**TASK INPUTS:**
------------

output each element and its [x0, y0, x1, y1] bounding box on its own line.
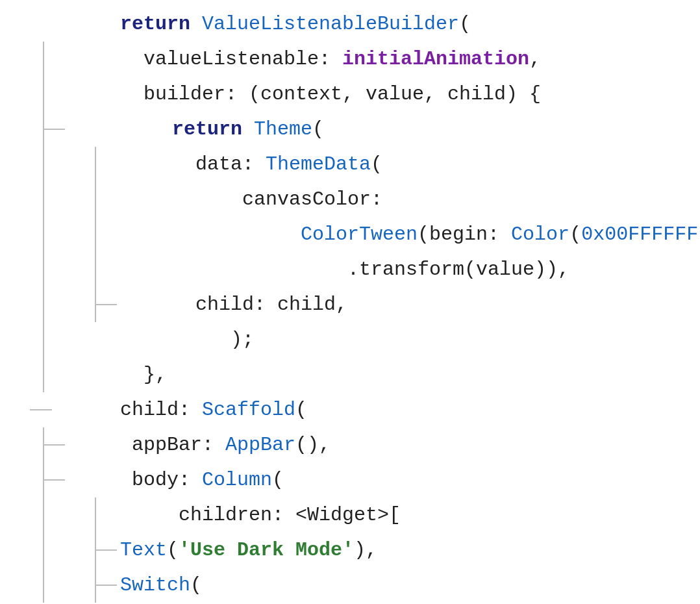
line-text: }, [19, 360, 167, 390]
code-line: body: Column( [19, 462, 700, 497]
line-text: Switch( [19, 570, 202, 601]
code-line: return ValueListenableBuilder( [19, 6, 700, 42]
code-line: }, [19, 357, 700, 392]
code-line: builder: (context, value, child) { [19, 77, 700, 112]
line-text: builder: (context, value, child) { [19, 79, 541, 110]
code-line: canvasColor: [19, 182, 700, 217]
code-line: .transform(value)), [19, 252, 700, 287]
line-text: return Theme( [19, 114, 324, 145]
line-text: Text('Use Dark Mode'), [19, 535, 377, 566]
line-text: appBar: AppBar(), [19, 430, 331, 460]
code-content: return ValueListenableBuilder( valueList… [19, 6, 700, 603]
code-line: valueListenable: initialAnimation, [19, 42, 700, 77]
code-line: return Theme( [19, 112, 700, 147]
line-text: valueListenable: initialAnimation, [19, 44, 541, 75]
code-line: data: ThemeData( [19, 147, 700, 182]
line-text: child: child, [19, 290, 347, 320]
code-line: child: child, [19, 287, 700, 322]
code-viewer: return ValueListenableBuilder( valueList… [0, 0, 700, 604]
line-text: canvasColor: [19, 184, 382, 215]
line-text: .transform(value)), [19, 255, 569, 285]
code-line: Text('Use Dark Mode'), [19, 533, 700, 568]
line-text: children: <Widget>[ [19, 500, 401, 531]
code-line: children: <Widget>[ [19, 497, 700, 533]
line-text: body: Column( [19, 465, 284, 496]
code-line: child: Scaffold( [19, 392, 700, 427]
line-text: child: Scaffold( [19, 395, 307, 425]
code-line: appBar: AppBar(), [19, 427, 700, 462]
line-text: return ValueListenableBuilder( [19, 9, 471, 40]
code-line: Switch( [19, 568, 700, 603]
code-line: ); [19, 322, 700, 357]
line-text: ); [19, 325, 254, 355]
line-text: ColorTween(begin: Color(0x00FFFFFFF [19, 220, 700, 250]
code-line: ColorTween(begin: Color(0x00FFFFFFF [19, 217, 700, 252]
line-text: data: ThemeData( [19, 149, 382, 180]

------------

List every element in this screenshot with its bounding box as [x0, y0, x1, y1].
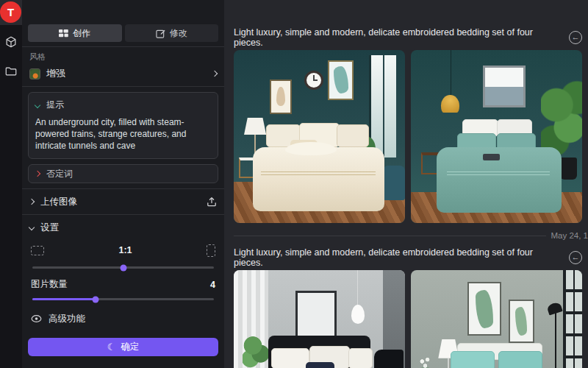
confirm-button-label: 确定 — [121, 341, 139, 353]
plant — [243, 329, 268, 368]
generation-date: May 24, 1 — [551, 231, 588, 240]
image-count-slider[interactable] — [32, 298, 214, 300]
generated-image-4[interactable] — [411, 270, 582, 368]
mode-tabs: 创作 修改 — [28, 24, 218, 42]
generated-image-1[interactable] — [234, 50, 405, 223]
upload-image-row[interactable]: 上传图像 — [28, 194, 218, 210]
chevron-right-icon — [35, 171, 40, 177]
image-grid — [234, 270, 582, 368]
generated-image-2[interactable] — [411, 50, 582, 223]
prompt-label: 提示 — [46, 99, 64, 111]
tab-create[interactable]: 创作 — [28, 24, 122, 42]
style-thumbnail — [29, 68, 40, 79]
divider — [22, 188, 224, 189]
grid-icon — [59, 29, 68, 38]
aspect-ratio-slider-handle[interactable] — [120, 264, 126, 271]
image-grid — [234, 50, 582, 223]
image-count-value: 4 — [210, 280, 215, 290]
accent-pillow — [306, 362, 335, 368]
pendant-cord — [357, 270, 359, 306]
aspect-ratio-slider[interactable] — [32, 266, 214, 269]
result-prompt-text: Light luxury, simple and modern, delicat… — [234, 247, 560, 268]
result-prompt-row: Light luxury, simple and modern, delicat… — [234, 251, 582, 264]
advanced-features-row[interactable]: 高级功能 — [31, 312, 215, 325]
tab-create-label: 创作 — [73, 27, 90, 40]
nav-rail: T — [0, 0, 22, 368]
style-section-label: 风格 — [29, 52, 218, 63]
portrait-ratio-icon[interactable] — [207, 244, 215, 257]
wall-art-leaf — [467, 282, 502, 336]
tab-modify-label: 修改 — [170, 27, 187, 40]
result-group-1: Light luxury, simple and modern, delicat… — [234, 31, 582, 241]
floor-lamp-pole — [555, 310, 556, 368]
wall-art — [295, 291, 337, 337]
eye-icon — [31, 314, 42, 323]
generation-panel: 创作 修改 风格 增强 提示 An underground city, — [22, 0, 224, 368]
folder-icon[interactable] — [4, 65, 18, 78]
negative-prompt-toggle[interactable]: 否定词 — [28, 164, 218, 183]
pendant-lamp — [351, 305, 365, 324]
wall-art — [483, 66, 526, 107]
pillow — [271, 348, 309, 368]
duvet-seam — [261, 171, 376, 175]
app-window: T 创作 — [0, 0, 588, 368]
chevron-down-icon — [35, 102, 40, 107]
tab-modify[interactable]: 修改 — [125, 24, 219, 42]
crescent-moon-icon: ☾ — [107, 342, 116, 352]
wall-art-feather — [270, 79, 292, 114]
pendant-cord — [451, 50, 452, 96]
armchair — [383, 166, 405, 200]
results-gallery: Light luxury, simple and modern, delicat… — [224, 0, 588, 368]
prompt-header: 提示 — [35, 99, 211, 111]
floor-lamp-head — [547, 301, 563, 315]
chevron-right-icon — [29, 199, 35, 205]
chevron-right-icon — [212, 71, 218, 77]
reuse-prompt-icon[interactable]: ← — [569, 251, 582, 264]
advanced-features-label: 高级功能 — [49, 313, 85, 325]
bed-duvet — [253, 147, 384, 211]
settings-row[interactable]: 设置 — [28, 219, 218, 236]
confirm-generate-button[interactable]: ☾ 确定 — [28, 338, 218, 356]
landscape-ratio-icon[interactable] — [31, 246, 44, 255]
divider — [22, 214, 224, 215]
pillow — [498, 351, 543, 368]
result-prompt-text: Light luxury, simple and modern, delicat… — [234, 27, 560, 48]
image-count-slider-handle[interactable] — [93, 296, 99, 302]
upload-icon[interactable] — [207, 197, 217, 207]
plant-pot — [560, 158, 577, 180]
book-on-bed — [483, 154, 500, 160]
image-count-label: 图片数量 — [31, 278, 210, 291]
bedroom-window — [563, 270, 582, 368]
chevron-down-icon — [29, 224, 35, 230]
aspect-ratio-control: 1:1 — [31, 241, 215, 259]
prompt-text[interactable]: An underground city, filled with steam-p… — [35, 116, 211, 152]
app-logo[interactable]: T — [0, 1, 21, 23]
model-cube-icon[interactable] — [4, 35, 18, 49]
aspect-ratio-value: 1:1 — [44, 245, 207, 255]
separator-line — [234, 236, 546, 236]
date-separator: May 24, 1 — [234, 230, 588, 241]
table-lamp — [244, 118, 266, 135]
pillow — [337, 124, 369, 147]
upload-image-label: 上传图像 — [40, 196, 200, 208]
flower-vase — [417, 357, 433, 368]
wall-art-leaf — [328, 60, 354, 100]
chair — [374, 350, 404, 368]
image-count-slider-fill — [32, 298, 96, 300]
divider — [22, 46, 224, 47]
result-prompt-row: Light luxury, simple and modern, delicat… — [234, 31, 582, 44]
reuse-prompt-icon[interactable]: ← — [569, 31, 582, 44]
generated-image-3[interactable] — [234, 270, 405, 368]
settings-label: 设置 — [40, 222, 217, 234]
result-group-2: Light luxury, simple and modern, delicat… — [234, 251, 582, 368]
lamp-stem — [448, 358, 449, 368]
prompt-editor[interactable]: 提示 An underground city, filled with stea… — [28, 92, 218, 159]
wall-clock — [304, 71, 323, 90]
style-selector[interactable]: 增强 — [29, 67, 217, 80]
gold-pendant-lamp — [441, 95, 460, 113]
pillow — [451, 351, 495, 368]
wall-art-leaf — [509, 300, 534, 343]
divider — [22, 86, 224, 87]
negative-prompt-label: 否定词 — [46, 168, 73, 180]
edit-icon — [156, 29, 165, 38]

------------

**WORK INSTRUCTION:** Return each line of the data where the word "pendant" appears.

**WRITTEN ANSWER:**
pendant-cord — [357, 270, 359, 306]
pendant-lamp — [351, 305, 365, 324]
pendant-cord — [451, 50, 452, 96]
gold-pendant-lamp — [441, 95, 460, 113]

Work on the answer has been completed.